What is needed - Set the records down again in full, with every word kept.
BEGIN Data for the task
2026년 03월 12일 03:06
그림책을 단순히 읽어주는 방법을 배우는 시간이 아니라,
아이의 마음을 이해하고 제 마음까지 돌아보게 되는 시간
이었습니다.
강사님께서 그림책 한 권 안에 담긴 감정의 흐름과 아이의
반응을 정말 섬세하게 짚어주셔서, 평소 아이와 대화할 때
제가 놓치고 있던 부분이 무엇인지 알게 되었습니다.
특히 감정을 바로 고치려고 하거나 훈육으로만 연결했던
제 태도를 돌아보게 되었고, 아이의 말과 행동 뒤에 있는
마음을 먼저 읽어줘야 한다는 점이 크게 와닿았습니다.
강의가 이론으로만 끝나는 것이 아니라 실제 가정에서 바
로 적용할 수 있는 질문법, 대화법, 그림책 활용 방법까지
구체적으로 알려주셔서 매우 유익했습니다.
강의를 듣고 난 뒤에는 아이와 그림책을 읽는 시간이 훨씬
END Data for the task
Exercise answer -
2026년 03월 12일 03:06
그림책을 단순히 읽어주는 방법을 배우는 시간이 아니라,
아이의 마음을 이해하고 제 마음까지 돌아보게 되는 시간
이었습니다.
강사님께서 그림책 한 권 안에 담긴 감정의 흐름과 아이의
반응을 정말 섬세하게 짚어주셔서, 평소 아이와 대화할 때
제가 놓치고 있던 부분이 무엇인지 알게 되었습니다.
특히 감정을 바로 고치려고 하거나 훈육으로만 연결했던
제 태도를 돌아보게 되었고, 아이의 말과 행동 뒤에 있는
마음을 먼저 읽어줘야 한다는 점이 크게 와닿았습니다.
강의가 이론으로만 끝나는 것이 아니라 실제 가정에서 바
로 적용할 수 있는 질문법, 대화법, 그림책 활용 방법까지
구체적으로 알려주셔서 매우 유익했습니다.
강의를 듣고 난 뒤에는 아이와 그림책을 읽는 시간이 훨씬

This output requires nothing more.